Israeli student seeks asylum in UK to avoid committing ‘crime of apartheid’


Asylum case adjourned in wait for Yiddish interpreter

Israeli soldiers stand before Palestinians trying to plant olive saplings on Palestinian land near Salfit in the occupied West Bank, 22 December 2020

Dania Akkad reports in Middle East Eye on 20 September 2021:

The asylum case of a young Israeli who says he fears he will be conscripted and forced to commit war crimes if he is deported from the UK to Israel has been adjourned after a tribunal failed to provide a Yiddish interpreter.

The 21-year-old rabbinical student, who has been granted an anonymity order, left Israel in 2017 after he received a letter from the Israeli army requiring him to report for military service.  The student rejects Zionism and Israel’s existence based both on his political beliefs and his ultra-Orthodox Jewish faith, which teaches that Jews should not return en masse to Palestine until the return of the messiah.

His initial asylum claim was refused by British Home Secretary Priti Patel in December 2020. He was scheduled to present his appeal on Monday before an immigration court in Manchester.

The student’s lawyers told MEE after the hearing that they had requested a Yiddish interpreter because, while their client understands Hebrew, he prefers for political reasons not to use the official language of Israel.  But only a Hebrew interpreter was provided at Monday’s hearing, the student’s solicitors said.

“It is a central part of our client’s case that he will not speak Modern Hebrew as it has been adopted by Israel as a colonial language to dispossess the indigenous Palestinian people,” Fahad Ansari, a solicitor with UK-based Riverway Law, told Middle East Eye.

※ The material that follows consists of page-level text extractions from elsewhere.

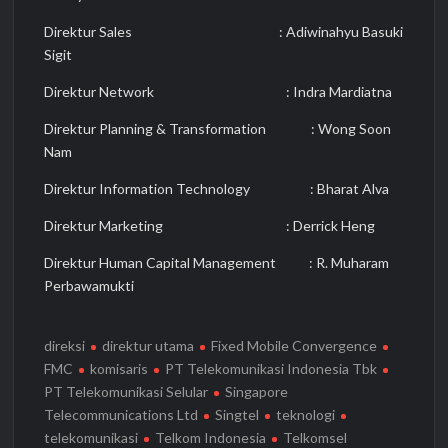
Direktur Sales : Adiwinahyu Basuki
Sigit
Direktur Network : Indra Mardiatna
Direktur Planning & Transformation : Wong Soon
Nam
Direktur Information Technology : Bharat Alva
Direktur Marketing : Derrick Heng
Direktur Human Capital Management : R. Muharam
Perbawamukti
direksi
direktur utama
Fixed Mobile Convergence
FMC
komisaris
PT Telekomunikasi Indonesia Tbk
PT Telekomunikasi Selular
Singapore
Telecommunications Ltd
Singtel
teknologi
telekomunikasi
Telkom Indonesia
Telkomsel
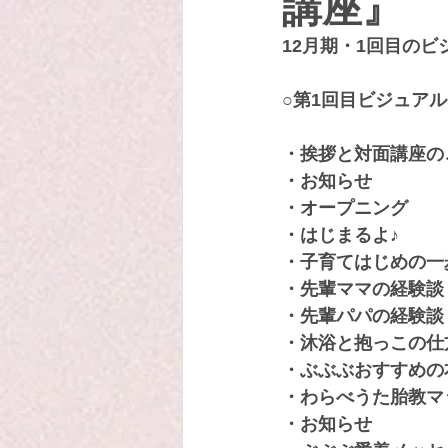
講座』
12月期・1回目のビ
○第1回目ビジュア
・挨拶と対面講座の
・お知らせ
・オープニング
・はじまるよ♪
・子育てはじめの一
・先輩ママの経験談
・先輩パパの経験談
・沐浴と抱っこの仕
・ぶぶぶおすすめの
・わらべうた胎教マ
・お知らせ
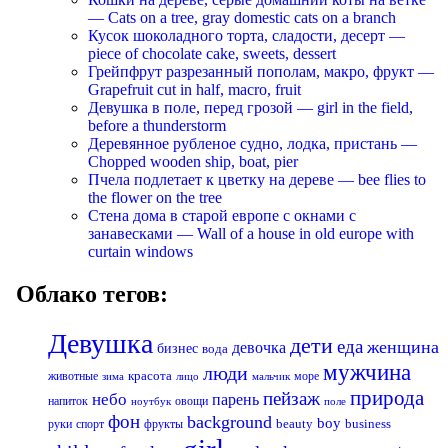
— Cats on a tree, gray domestic cats on a branch
Кусок шоколадного торта, сладости, десерт —
piece of chocolate cake, sweets, dessert
Грейпфрут разрезанный пополам, макро, фрукт —
Grapefruit cut in half, macro, fruit
Девушка в поле, перед грозой — girl in the field,
before a thunderstorm
Деревянное рубленое судно, лодка, пристань —
Chopped wooden ship, boat, pier
Пчела подлетает к цветку на дереве — bee flies to
the flower on the tree
Стена дома в старой европе с окнами с
занавесками — Wall of a house in old europe with
curtain windows
Облако тегов:
Девушка
дети
еда
женщина
девочка
бизнес
вода
мужчина
люди
красота
животные
море
лицо
мальчик
зима
природа
пейзаж
небо
парень
напиток
овощи
ноутбук
поле
фон
background
boy
business
руки
спорт
фрукты
beauty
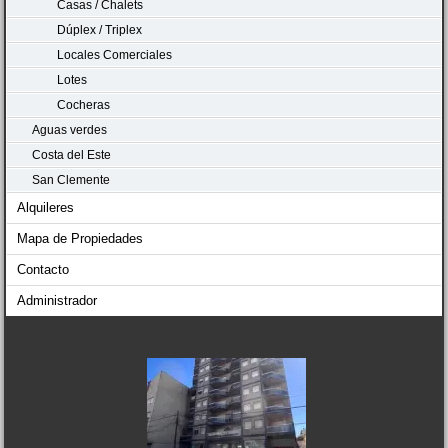
Casas / Chalets
Dúplex / Triplex
Locales Comerciales
Lotes
Cocheras
Aguas verdes
Costa del Este
San Clemente
Alquileres
Mapa de Propiedades
Contacto
Administrador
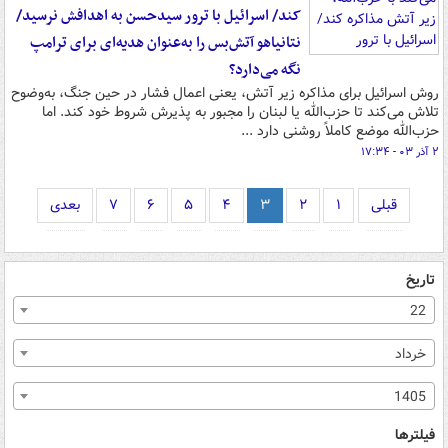
کند/ اسرائیل با ترور سیدحسن به اهدافش نرسید/
نتانیاهو آتش‌بس را به‌عنوان هدیه‌ای برای ترامپ
نگه می‌دارد؟
روش اسرائیل برای مذاکره زیر آتش، یعنی اعمال فشار در حین جنگ، به‌وضوح
تلاش می‌کند تا حزب‌الله یا لبنان را مجبور به پذیرش شروط خود کند. اما
حزب‌الله موضع کاملاً روشنی دارد ...
۲ آذر ۰۳ - ۱۷:۳۴
قبلی
۱
۲
۳
۴
۵
۶
۷
بعدی
تاریخ
22
خرداد
1405
فیلترها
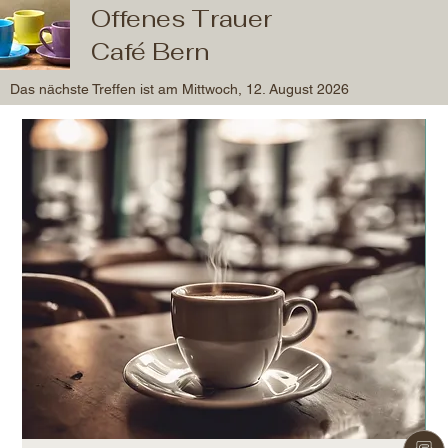
Offenes Trauer
Café Bern
Das nächste Treffen ist am Mittwoch, 12. August 2026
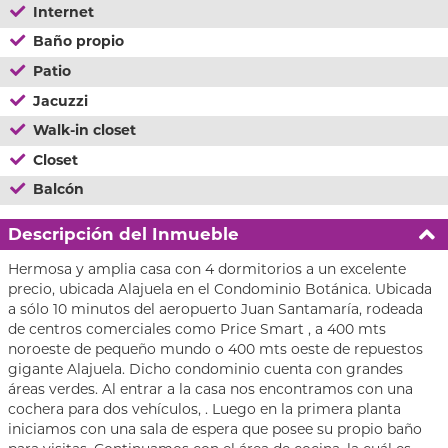
Internet
Baño propio
Patio
Jacuzzi
Walk-in closet
Closet
Balcón
Descripción del Inmueble
Hermosa y amplia casa con 4 dormitorios a un excelente
precio, ubicada Alajuela en el Condominio Botánica. Ubicada
a sólo 10 minutos del aeropuerto Juan Santamaría, rodeada
de centros comerciales como Price Smart , a 400 mts
noroeste de pequeño mundo o 400 mts oeste de repuestos
gigante Alajuela. Dicho condominio cuenta con grandes
áreas verdes. Al entrar a la casa nos encontramos con una
cochera para dos vehículos, . Luego en la primera planta
iniciamos con una sala de espera que posee su propio baño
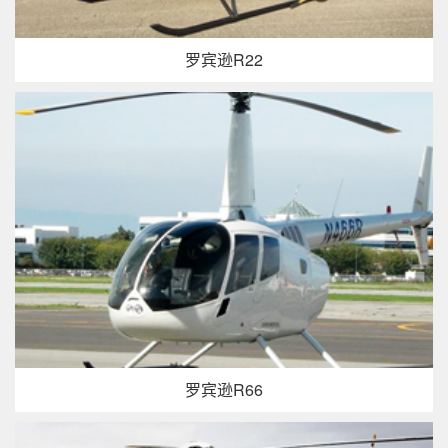
罗宾逊R22
罗宾逊R66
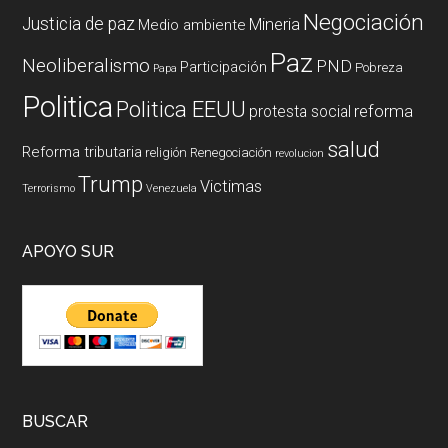
Negociación
Justicia de paz
Mineria
Medio ambiente
Paz
Neoliberalismo
PND
Participación
Pobreza
Papa
Politica
Politica EEUU
reforma
protesta social
salud
Reforma tributaria
religión
Renegociación
revolucion
Trump
Victimas
Terrorismo
Venezuela
APOYO SUR
BUSCAR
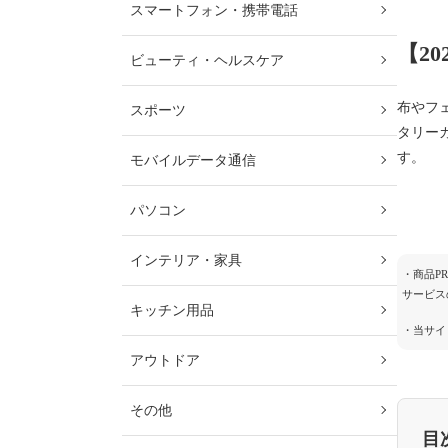
スマートフォン・携帯電話
【2
ビューティ・ヘルスケア
布やフ
スポーツ
タリー
す。
モバイルデータ通信
パソコン
インテリア・家具
・商品P
サービス
キッチン用品
・当サイ
アウトドア
その他
目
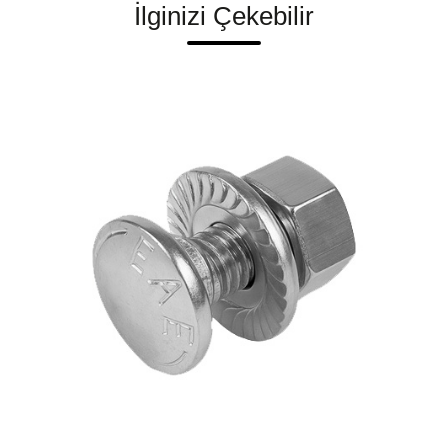
İlginizi Çekebilir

“It is disappointing that, despite being aware of our client’s position, the tribunal attempted to proceed in the absence of a Yiddish interpreter in the mistaken optimism that our client would compromise his principles.”

Judge McClure adjourned the case until next month when a Yiddish interpreter is expected to be available.  The student’s lawyers have told MEE that they plan to argue that should their client be forced to return to Israel, then he would be coerced to commit the crime of apartheid.  Furthermore, they will argue that if the student is returned to Israel, then he would be treated as a deserter, and could be jailed for up to 15 years and would likely face abuse while in prison.

Several protesters stood outside the court building ahead of proceedings in support of the student.

Ilan Pappe, a University of Exeter professor, has submitted a report on behalf of the student to be used in the case.  In the report, Pappe says that if the student is conscripted, then he will be part of the Netzah Yehuda Battalion, a Haredi infantry unit within the Kfir Brigade which oversees checkpoints in the occupied West Bank.

The student’s lawyers told MEE that their client had participated in peaceful protests against Zionism and the conscription of rabbinical students while he lived in Israel. After his arrest, they said, he was verbally and physically assaulted while being held in police custody.

The case is currently being heard in a first tier tribunal, but if it is refused again and the student decides to appeal, then it could be heard before an upper tribunal court.  Upper tribunals can make findings about countries and conflicts that become binding. Such “country guidances” are used to help judges and Home Office officials understand risks associated with particular countries and conflicts.

Ahead of the tribunal, Fahad said the country guidance for Israel-Palestine does not currently reference Israel’s “systematic racial discrimination”, which he said is critical to understanding the risks for the deportation of Palestinians and anti-Zionist Jews.

A Home Office spokesperson said in a statement last week before today’s tribunal: “All asylum cases are carefully considered based on their individual merits. As legal action is ongoing, it would not be appropriate to comment further.”